• memetics konusunda richard dawkins'in yolundan ilerleyerek "the selfish gene"den yirmi üç yıl sonra "the meme machine" isimli bir kitap yazan ingiliz akademisyen...

    http://www.susanblackmore.co.uk/mmsynop.html

    blackmore’a göre, insanı farklı kılan, taklit etme ve tekrarlama yeteneğidir. fikirlerimizi, hikayelerimiz ya da davranışlarımız insandan insana aktararak varoluruz. bu aktardığımız bilgi parçacıklarının her biri, yani “mim”ler (= meme), tıpkı genler gibi, kendilerini tekrarlatarak beyinsel ve sosyal evrimin akışını oluştururlar. mim’ler bunu kendilerinin servo-mekanizması olan insanların iyiliği için değil, kendi varlıklarını sürdürebilmek uğruna yaparlar.

    beynimizin düşünmeden edememesinin sebebi de, mim’ler tarafından sürekli düşünmeye, konuşmaya ve onları yaymaya zorlanmamızdır. fakat bir bilgi parçasının algılandıktan ya da öğrenildikten sonra mim haline gelebilmesi için, kendisinin aktarılması yolunda komutlar vermeye başlaması gerekir. büyük oranda karşılıklı mim aktarımından ibaret olan iletişimin kaba saba jestlerden sözele, oradan da yazılıya ve görsele geçişi üzerine sayısız çalışma yapılmış olmasına rağmen, beynimiz içerisindeki bu (bilgi’den mim’e) değişimin nasıl olabildiği henüz tam açıklanabilmiş değil... özellikle de, mim’lerin artık genlerimizi bile yönetmeye başladığı doğruysa...
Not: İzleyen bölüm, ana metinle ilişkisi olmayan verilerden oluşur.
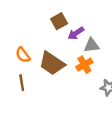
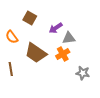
brown square: (59, 21) -> (30, 18), moved, turned -32
orange semicircle: (23, 55) -> (12, 37), moved

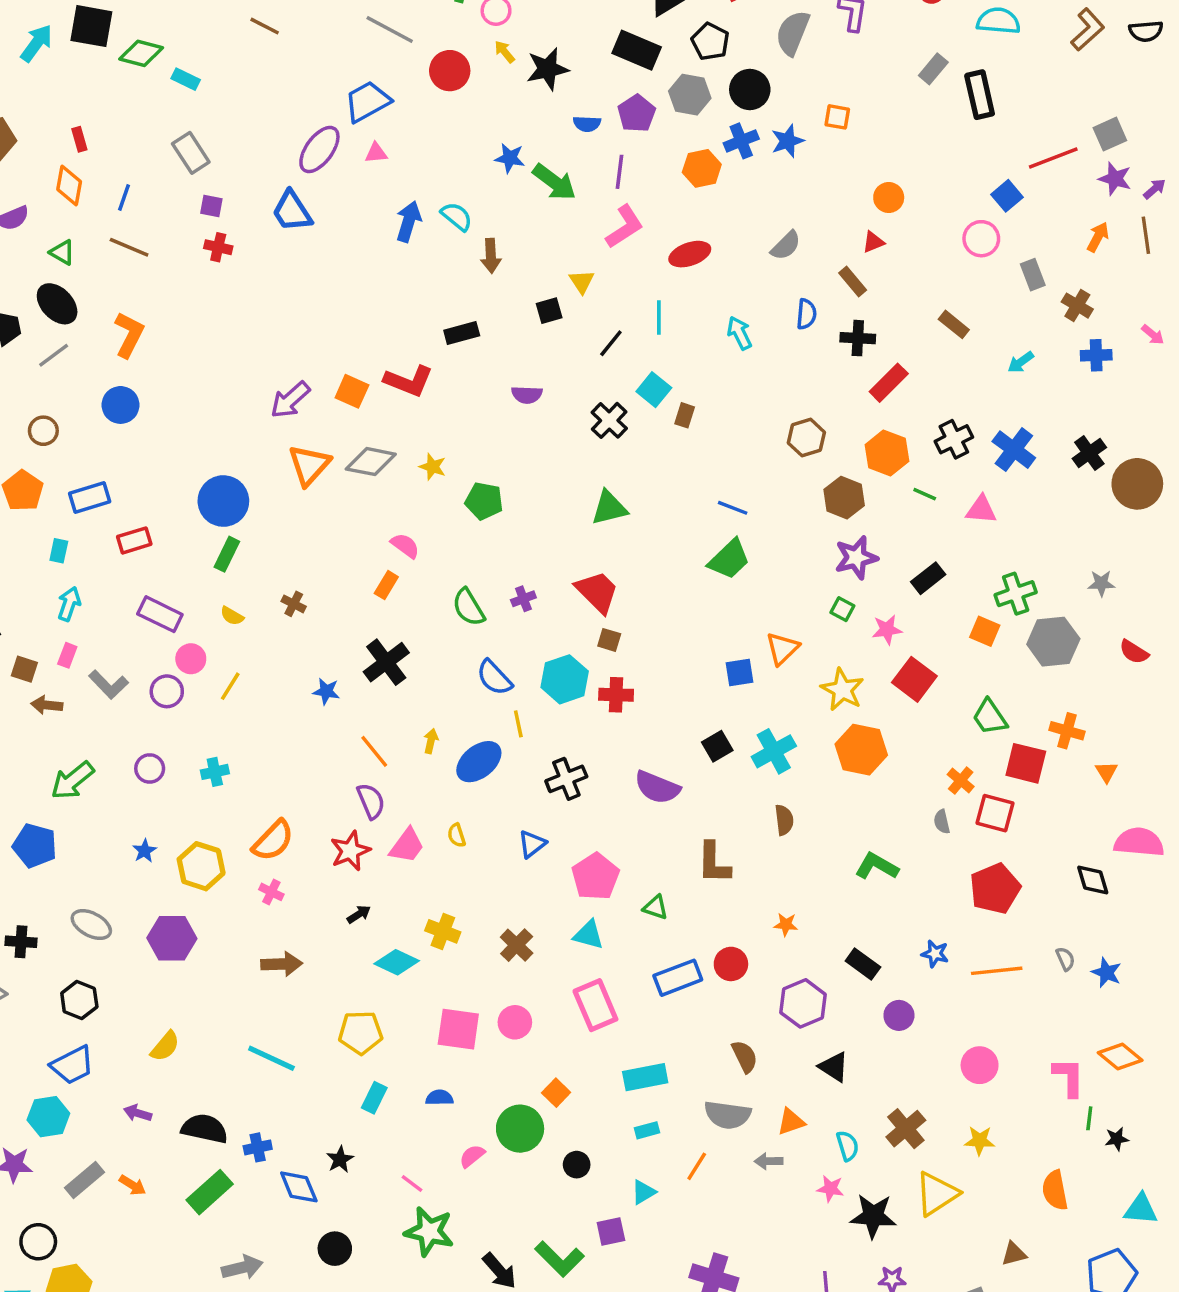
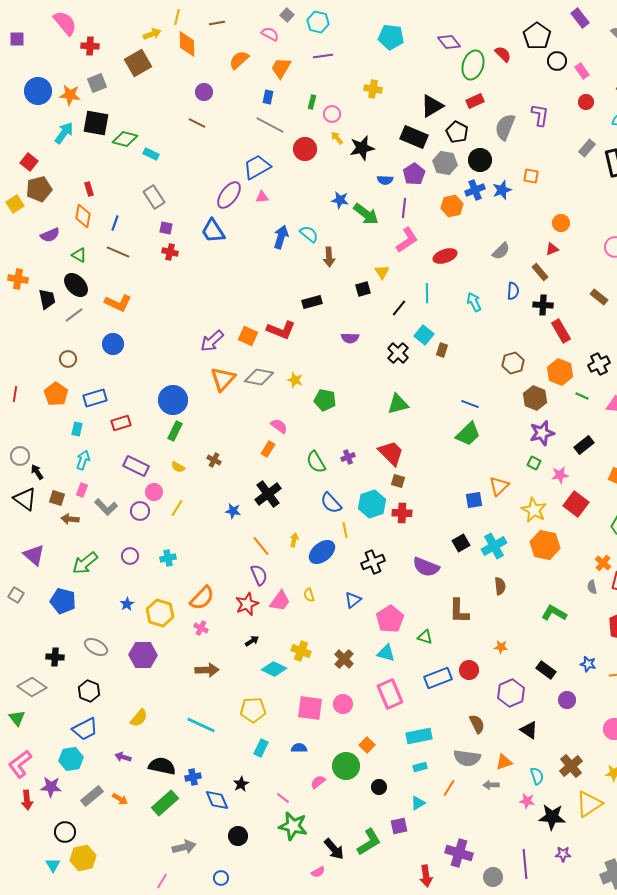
orange L-shape: (129, 335) -> (118, 303), turned 88
red rectangle: (889, 383) -> (561, 331), turned -75
green L-shape: (559, 1259) -> (369, 842), turned -76

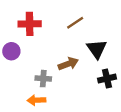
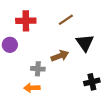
black cross: (107, 79) -> (92, 82), moved

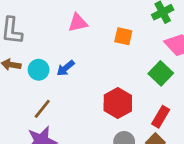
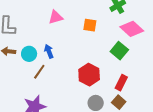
blue arrow: (66, 68) -> (49, 51), turned 112
brown line: (42, 109) -> (39, 72), moved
    başka insanlarla mutlu bir ortak paydada buluşabilmek için kendi çıkarlarının bir kısmından vazgeçmek mecburiyetinde olmak da, örneğin aldığın borcu ödeme ya da vatani görevi yerine getirme zorunlulukları, bir tür mim sayılabilir mi? kısa vadede bireysel çıkara ters düşen bir tercih, uzun vadede sürdürülebilir bir yaşam tarzı garantisi olarak bize geri dönüyorsa, mim’ler ego’lardan daha zeki ve vizyon sahibi “şey”ler demektir...
  • "ben"i beynin bir bulusu, yanilsama olarak kabul eder. ayrica psikolog ayrica radikal ayrica ateist ayrica pek rahatlatici olabiliyor zamani geldiginde, ihtiyac oldugunda (ne dedim!).